You can’t. And that’s the problem with NetFlow.
Used in post-forensic investigations, PCAPs are handy for payload analysis and to reconstruct files to determine the scale and scope of an attack and identify malicious activity.
But as Gartner analysts Augusto Barros, Anton Chuvakin, and Anna Belak wrote in their research note “Applying Network-Centric Approaches for Threat Detection and Response,” published on March 18, 2019 (ID: G00373460), “Years ago, network forensic tools (NFTs) sought to collect raw packets at large scale, but today’s fast networks made this approach impractical for nearly all organizations.”
An analysis of full PCAPs in Security Intelligence magazine explains how the simplest networks would require hundreds of terabytes, if not petabytes, of storage for PCAPs.

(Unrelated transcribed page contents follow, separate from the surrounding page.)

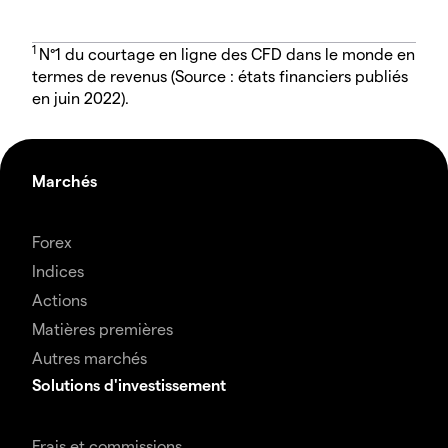
1
N°1 du courtage en ligne des CFD dans le monde en
termes de revenus (Source : états financiers publiés
en juin 2022).
Marchés
Forex
Indices
Actions
Matières premières
Autres marchés
Solutions d'investissement
Frais et commissions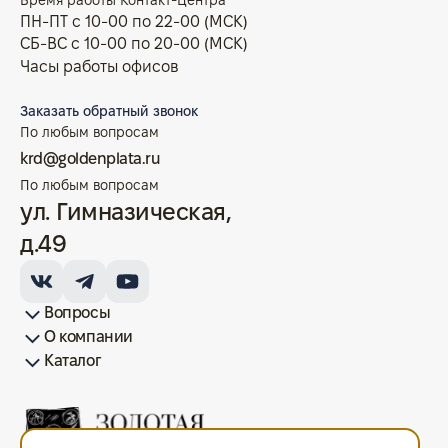
Время работы Контакт-Центра
ПН-ПТ с 10-00 по 22-00 (МСК)
СБ-ВС с 10-00 по 20-00 (МСК)
Часы работы офисов
Заказать обратный звонок
По любым вопросам
krd@goldenplata.ru
По любым вопросам
ул. Гимназическая,
д.49
Вопросы
О компании
Как купить/продать
Условия оплаты
Условия доставки
Гарантия на товар
Возврат монет
Карта сайта
Каталог
Франшиза
История
Вопрос-ответ
Отзывы
Лицензии и документы
Контакты офисов
Новости
Блог
Аксессуары для монет
Золотые монеты
Инвестиционные монеты
Памятные монеты
Серебряные монеты
Жетоны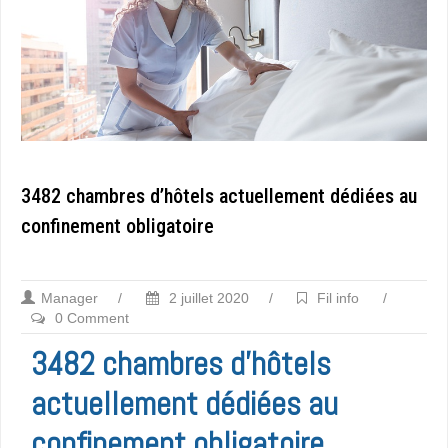
3482 chambres d’hôtels actuellement dédiées au
confinement obligatoire
Manager
/
2 juillet 2020
/
Fil info
/
0 Comment
3482 chambres d’hôtels
actuellement dédiées au
confinement obligatoire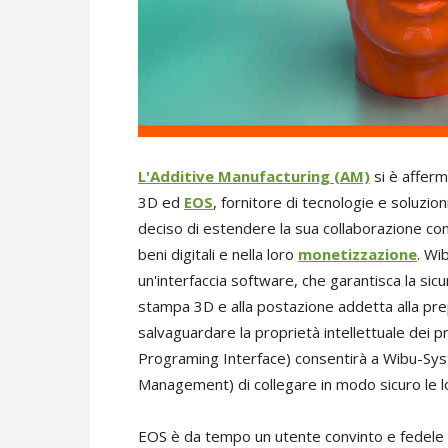
L'Additive Manufacturing (AM)
si è afferm
3D ed
EOS
, fornitore di tecnologie e soluzion
deciso di estendere la sua collaborazione co
beni digitali e nella loro
monetizzazione
. Wi
un'interfaccia software, che garantisca la sic
stampa 3D e alla postazione addetta alla prep
salvaguardare la proprietà intellettuale dei pr
Programing Interface) consentirà a Wibu-Syste
Management) di collegare in modo sicuro le l
EOS è da tempo un utente convinto e fedele 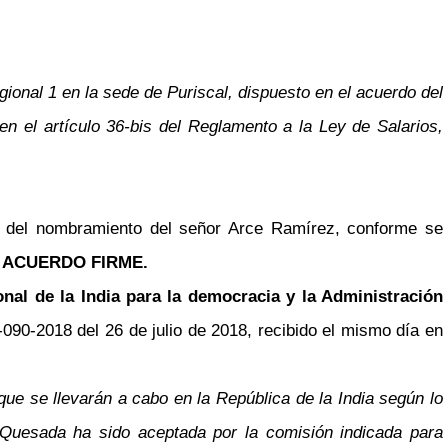
onal 1 en la sede de Puriscal, dispuesto en el acuerdo del
en el artículo 36-bis del Reglamento a la Ley de Salarios,
to del nombramiento del señor Arce Ramírez, conforme se
.
ACUERDO FIRME.
onal de la India para la democracia y la Administración
90-2018 del 26 de julio de 2018, recibido el mismo día en
ue se llevarán a cabo en la República de la India según lo
Quesada ha sido aceptada por la comisión indicada para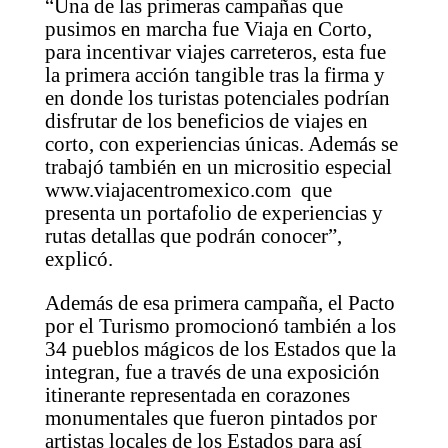
“Una de las primeras campañas que
pusimos en marcha fue Viaja en Corto,
para incentivar viajes carreteros, esta fue
la primera acción tangible tras la firma y
en donde los turistas potenciales podrían
disfrutar de los beneficios de viajes en
corto, con experiencias únicas. Además se
trabajó también en un micrositio especial
www.viajacentromexico.com que
presenta un portafolio de experiencias y
rutas detallas que podrán conocer”,
explicó.
Además de esa primera campaña, el Pacto
por el Turismo promocionó también a los
34 pueblos mágicos de los Estados que la
integran, fue a través de una exposición
itinerante representada en corazones
monumentales que fueron pintados por
artistas locales de los Estados para así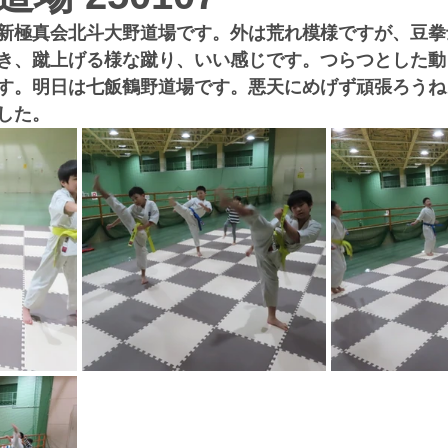
新極真会北斗大野道場です。外は荒れ模様ですが、豆拳
き、蹴上げる様な蹴り、いい感じです。つらつとした動
す。明日は七飯鶴野道場です。悪天にめげず頑張ろうね
した。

Because of that – not to mention the exorbitant cost – organizations that rely on PCAPs rarely store more than a week’s worth of data, which is useless when you have a large data lake. A week’s worth of data is also insufficient when you consider that security operations teams don’t often know for weeks or months that they’ve been breached.
Add to that the huge performance degradation – I mean frustratingly slow – when conducting post-forensic investigations across large data sets. Why would anyone pay to store PCAPs in return for lackluster performance?
The collection and storage of network metadata strikes a balance that is just right for data lakes and SIEMs. Barros, Chuvakin and Belak later wrote in the same research note, “Hence, rich metadata and file capture deliver much better investigative value – it is easier and faster to find things – at a much lower computational and storage cost.”
Zeek-formatted metadata gives you the proper balance between network telemetry and price/performance. You get rich, organized and easily searchable data with traffic attributes relevant to security detections and investigation use-cases (e.g. the connection ID attribute).
Metadata also enables security operations teams to craft queries that interrogate the data and lead to deeper investigations. From there, progressively targeted queries can be constructed as more and more attack context is extracted.
And it does so without the performance and big-data limitations common with PCAPs. Network metadata reduces storage requirements by over 99%, compared to PCAPs. And you can selectively store the right PCAPs, requiring them only after metadata-based forensics have pinpointed payload data that is relevant.